▶ [What is required]
Please find the lines in the following records that hold "author", and copy them.

▶ [Rendered page images]
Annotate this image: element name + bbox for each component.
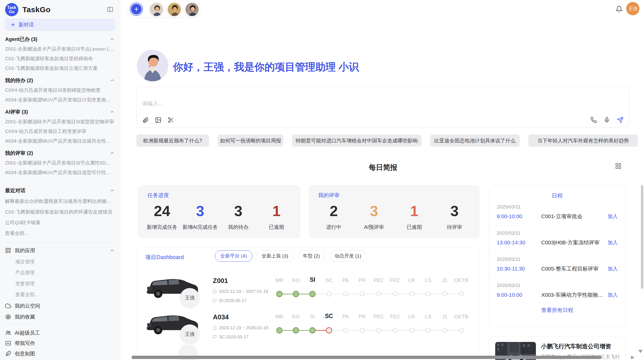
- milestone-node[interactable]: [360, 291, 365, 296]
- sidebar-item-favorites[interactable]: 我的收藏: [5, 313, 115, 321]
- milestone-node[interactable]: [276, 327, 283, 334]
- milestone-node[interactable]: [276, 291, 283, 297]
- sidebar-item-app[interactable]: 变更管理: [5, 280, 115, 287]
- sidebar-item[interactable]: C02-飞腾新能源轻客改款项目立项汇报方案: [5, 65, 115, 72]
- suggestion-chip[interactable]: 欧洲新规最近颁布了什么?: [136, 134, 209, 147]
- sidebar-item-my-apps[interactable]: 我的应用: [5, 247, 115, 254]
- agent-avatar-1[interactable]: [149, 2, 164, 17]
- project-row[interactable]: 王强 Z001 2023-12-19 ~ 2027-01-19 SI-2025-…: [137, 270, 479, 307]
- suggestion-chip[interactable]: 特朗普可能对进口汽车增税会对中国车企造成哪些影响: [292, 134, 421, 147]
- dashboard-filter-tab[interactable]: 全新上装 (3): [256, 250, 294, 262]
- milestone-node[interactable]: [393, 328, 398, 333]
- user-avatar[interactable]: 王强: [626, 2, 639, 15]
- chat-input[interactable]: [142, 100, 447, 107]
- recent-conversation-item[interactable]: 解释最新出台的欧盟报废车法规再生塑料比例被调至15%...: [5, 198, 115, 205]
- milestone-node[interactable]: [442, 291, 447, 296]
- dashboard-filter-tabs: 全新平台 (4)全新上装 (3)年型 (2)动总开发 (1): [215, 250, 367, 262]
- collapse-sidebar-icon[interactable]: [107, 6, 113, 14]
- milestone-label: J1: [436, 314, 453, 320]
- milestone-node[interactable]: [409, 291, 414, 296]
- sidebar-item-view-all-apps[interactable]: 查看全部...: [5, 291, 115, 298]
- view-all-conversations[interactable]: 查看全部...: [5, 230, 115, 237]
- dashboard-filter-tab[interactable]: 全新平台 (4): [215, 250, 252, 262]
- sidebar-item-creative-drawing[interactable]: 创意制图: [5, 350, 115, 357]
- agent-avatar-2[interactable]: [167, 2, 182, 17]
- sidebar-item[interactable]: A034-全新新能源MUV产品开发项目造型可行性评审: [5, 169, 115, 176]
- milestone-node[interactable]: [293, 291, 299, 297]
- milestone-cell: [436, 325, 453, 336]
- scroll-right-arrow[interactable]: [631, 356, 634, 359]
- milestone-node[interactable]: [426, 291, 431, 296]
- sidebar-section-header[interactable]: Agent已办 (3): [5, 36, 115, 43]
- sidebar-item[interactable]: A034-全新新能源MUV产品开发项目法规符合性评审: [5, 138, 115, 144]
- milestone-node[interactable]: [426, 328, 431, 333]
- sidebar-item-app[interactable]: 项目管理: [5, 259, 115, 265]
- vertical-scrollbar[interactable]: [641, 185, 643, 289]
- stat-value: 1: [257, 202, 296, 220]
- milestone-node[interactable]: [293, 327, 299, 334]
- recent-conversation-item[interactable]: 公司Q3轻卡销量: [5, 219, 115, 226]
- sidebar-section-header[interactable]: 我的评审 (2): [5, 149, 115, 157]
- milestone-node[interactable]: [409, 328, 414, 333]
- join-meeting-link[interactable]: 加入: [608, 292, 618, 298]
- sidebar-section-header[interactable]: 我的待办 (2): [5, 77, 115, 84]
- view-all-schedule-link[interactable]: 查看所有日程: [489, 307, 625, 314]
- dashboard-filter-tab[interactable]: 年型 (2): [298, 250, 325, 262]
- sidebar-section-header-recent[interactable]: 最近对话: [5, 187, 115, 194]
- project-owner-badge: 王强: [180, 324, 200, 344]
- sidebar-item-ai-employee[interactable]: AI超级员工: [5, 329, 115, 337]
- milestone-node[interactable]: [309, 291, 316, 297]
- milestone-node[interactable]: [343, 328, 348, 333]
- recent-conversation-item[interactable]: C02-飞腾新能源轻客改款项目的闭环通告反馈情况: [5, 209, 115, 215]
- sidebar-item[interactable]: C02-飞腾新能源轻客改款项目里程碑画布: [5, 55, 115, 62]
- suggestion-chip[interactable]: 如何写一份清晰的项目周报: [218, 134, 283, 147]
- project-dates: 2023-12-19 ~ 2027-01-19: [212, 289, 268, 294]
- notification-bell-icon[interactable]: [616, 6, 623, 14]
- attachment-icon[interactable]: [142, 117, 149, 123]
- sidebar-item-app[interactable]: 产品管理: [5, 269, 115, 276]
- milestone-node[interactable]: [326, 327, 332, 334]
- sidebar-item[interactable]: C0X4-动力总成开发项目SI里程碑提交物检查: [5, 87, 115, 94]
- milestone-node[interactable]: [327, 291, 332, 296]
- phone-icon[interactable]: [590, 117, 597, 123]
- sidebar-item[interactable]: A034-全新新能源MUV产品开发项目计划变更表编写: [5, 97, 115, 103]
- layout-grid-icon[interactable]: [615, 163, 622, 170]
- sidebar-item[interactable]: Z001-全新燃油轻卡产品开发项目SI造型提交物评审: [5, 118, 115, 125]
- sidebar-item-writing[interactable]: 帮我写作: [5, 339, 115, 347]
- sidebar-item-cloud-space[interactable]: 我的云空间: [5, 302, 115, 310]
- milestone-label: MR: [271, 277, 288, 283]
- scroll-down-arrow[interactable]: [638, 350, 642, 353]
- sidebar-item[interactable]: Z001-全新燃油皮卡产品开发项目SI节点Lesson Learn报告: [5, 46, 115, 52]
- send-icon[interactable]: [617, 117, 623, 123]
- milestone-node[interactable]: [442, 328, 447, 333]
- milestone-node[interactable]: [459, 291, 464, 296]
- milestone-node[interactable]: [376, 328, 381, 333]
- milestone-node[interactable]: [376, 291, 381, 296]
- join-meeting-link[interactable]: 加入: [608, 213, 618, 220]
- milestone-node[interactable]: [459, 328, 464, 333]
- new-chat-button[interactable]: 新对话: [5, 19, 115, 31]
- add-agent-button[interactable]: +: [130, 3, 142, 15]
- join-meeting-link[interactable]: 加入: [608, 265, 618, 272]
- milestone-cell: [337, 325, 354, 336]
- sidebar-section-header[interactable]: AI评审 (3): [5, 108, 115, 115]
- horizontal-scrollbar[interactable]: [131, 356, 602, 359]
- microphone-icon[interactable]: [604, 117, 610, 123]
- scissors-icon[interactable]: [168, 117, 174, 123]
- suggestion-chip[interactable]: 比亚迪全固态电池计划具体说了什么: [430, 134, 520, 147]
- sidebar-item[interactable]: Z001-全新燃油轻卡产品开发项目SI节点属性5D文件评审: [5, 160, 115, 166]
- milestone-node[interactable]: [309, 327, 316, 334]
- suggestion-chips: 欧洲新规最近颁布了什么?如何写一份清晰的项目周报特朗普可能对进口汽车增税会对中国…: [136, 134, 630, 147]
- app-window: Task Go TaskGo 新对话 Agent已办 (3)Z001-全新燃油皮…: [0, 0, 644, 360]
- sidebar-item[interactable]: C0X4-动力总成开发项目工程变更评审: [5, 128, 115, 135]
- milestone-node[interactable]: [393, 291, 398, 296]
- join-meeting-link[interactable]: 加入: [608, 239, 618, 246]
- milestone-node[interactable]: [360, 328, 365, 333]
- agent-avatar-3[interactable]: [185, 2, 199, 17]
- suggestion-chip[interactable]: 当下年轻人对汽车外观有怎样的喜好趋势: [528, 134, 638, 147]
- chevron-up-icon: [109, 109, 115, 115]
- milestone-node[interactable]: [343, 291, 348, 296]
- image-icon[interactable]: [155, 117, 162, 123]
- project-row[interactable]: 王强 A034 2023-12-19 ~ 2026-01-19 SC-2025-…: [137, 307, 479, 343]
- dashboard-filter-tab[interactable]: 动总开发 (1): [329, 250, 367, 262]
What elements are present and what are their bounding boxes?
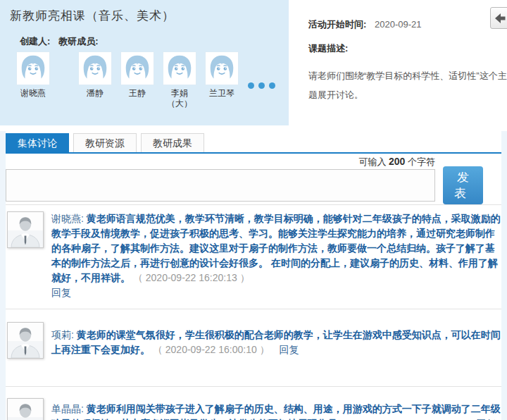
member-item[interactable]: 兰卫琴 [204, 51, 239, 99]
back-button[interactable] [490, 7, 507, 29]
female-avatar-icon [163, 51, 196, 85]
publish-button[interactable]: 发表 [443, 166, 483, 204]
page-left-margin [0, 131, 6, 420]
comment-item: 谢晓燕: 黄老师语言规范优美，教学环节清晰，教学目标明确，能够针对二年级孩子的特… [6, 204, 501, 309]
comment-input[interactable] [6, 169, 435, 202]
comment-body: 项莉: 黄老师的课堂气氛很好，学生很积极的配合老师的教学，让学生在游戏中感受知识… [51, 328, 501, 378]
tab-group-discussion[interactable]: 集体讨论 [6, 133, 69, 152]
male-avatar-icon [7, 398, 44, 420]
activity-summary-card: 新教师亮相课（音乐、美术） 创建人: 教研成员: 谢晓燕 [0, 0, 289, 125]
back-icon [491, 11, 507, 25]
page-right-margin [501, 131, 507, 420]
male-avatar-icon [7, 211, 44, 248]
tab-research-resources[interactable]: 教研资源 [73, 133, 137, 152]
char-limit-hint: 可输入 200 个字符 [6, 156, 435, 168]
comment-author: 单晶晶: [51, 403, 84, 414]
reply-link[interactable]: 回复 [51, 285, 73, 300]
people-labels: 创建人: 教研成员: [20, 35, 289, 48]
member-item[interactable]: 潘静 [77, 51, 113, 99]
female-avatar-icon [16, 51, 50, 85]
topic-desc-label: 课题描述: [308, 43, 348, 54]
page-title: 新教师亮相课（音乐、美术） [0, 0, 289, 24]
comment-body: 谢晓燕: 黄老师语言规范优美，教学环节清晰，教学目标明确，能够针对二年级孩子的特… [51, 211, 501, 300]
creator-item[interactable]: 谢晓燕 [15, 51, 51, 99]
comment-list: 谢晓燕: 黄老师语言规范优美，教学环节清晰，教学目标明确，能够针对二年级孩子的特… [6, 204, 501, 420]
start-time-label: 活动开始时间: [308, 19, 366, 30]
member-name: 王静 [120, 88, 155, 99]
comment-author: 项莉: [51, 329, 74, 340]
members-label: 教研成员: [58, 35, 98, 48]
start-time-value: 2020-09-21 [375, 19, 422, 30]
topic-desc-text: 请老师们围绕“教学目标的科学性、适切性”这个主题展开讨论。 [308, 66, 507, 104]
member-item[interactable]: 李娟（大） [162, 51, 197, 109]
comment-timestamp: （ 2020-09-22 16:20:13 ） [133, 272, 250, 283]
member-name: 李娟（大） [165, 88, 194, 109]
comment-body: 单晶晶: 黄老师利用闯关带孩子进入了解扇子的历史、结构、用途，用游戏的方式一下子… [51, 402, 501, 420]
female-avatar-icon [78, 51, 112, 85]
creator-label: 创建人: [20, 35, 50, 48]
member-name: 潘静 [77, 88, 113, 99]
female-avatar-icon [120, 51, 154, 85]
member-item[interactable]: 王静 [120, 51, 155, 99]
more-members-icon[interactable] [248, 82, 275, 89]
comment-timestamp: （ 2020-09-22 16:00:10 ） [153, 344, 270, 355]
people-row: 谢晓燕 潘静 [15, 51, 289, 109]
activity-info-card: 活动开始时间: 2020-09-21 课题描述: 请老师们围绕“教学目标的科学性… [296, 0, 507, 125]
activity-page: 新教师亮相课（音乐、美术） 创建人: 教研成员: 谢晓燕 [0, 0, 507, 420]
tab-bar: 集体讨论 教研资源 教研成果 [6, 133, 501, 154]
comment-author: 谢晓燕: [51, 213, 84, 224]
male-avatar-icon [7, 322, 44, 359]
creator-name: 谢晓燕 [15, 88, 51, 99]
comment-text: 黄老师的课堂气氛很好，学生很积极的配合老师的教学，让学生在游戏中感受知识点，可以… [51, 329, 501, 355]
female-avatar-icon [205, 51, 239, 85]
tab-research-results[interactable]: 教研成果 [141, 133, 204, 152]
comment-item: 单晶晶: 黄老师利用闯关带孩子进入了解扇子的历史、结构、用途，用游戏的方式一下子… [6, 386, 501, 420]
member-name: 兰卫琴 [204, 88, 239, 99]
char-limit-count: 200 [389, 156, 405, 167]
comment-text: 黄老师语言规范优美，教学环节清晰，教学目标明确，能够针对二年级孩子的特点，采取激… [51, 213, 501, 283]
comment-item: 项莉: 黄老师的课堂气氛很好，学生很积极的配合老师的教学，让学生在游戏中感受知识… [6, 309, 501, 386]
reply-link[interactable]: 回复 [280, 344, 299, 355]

▶ [Finished task]
comment-author: 单晶晶: [51, 403, 84, 414]
comment-author: 项莉: [51, 329, 74, 340]
comment-author: 谢晓燕: [51, 213, 84, 224]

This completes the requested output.